(Page layout parsing data)
=== Section Start ===
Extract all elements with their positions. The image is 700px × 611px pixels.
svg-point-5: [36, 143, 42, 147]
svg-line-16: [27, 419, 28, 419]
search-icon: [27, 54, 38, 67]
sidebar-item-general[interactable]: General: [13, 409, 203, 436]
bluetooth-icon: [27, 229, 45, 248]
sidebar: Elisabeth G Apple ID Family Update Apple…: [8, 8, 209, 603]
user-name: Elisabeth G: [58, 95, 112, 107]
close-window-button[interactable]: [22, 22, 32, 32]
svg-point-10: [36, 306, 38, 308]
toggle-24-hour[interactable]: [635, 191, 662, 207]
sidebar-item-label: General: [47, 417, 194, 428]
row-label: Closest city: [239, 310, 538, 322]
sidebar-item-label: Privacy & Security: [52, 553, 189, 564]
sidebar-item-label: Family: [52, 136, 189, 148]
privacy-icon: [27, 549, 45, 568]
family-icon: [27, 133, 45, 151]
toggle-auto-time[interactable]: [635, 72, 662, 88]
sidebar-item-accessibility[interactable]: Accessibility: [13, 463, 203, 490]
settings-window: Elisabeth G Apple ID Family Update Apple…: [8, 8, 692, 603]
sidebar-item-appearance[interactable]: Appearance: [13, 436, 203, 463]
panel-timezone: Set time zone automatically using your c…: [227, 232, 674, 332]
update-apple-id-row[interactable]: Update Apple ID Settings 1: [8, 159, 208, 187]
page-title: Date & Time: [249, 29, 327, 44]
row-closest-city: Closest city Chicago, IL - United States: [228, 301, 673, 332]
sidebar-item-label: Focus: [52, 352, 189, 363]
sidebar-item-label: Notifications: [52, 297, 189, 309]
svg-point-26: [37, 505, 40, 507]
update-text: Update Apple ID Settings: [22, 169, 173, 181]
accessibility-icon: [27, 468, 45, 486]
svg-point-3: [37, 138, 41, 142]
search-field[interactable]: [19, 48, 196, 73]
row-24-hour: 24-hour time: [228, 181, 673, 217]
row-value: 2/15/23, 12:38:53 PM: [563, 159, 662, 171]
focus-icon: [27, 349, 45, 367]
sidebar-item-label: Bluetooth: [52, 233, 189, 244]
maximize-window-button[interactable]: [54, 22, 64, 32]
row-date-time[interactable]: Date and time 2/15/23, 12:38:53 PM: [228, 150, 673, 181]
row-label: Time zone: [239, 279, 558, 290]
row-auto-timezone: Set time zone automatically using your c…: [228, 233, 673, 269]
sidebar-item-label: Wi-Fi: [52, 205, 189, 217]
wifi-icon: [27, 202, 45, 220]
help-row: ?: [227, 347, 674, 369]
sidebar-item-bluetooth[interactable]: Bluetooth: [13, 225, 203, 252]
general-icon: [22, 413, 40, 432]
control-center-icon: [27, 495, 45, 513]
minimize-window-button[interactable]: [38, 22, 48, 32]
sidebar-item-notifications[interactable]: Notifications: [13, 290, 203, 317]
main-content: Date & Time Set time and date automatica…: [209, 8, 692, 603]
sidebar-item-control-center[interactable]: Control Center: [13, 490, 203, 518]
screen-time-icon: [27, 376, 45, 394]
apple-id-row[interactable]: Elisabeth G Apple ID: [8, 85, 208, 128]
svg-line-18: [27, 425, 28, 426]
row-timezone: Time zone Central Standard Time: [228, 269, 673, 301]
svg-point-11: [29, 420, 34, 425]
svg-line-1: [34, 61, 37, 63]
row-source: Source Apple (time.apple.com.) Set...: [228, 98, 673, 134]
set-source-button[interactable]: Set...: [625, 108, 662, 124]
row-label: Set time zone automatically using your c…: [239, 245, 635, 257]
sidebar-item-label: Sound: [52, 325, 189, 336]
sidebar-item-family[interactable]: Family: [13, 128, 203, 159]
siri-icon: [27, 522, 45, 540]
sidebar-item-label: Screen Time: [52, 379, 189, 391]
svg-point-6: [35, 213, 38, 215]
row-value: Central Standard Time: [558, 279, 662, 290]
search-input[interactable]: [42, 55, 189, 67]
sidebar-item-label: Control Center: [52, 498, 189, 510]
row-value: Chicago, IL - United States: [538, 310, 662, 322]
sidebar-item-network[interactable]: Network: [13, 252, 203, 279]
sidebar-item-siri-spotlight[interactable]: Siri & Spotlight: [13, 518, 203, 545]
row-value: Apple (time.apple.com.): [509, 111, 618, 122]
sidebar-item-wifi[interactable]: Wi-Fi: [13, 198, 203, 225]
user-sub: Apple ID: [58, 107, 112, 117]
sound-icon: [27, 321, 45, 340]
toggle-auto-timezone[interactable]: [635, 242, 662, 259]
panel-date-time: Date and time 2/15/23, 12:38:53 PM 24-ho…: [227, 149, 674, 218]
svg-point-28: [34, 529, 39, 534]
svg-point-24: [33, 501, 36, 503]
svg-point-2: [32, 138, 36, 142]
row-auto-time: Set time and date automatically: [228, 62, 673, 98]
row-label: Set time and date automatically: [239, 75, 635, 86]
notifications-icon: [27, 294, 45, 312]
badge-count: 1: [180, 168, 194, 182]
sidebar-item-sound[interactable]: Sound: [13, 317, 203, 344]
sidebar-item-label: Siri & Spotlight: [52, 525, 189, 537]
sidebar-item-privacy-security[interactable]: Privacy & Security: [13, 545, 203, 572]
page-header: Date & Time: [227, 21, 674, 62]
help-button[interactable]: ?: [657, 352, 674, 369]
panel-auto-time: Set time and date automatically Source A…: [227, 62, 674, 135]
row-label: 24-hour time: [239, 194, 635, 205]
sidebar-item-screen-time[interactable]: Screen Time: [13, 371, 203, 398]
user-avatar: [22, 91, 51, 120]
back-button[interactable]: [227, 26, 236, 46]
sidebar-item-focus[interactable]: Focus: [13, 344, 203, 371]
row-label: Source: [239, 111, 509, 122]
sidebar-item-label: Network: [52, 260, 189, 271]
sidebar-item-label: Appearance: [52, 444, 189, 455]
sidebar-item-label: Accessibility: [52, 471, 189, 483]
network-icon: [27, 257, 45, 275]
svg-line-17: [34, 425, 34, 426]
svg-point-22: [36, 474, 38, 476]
=== Section End ===
> EXERCISE PROMPT
Filter the data for the string "Spotlight" and copy every line that has it.

> SOLUTION TO THIS TASK
sidebar-item-siri-spotlight[interactable]: Siri & Spotlight: [13, 518, 203, 545]
sidebar-item-label: Siri & Spotlight: [52, 525, 189, 537]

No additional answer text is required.